Page-level text extractions
▬▬▬▬▬▬

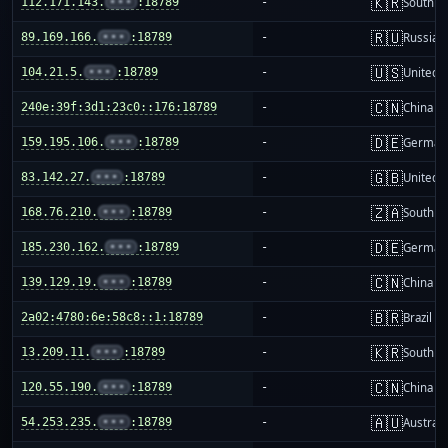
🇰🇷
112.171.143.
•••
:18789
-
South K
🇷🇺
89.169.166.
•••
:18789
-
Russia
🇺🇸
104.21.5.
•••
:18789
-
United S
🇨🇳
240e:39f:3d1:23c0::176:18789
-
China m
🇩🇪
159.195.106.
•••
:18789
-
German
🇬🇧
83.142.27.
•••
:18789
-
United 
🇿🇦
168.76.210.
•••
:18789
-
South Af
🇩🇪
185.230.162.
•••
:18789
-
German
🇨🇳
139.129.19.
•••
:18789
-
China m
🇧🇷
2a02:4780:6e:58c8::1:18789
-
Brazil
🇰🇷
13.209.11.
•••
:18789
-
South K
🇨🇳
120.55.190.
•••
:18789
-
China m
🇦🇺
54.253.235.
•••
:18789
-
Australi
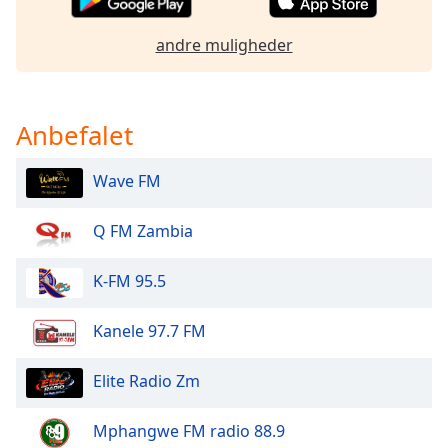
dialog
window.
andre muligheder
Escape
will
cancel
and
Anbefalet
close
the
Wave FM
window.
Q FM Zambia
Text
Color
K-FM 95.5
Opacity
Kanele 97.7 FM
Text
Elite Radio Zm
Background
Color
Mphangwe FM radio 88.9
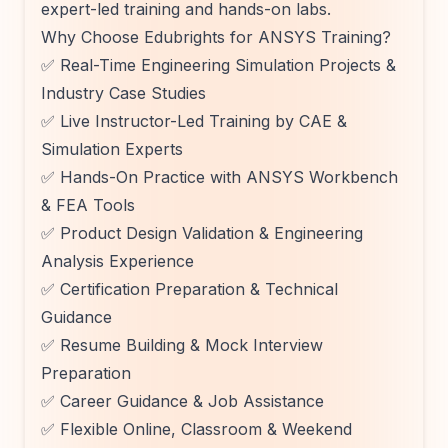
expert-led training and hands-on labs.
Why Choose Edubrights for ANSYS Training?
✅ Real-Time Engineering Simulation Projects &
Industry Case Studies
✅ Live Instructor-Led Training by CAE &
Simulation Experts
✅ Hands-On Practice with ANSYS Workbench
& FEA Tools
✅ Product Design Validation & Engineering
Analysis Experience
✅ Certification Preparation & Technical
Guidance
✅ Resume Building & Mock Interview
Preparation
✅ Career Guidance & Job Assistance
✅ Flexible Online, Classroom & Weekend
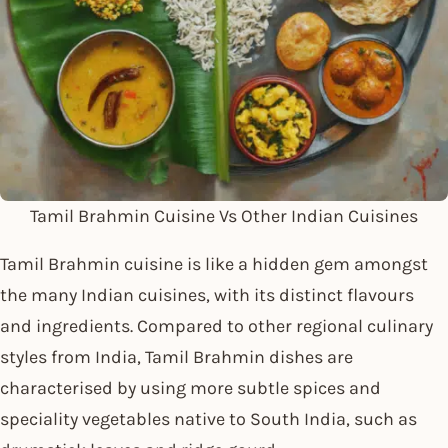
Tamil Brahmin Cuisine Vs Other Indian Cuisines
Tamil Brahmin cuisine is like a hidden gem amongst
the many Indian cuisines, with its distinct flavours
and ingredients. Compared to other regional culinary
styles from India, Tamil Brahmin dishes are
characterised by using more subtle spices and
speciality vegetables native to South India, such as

▬▬▬▬▬▬

**Task instructions**
State the count of lines above containing the string "Guidance", and add nothing to it.

**Task solution**
2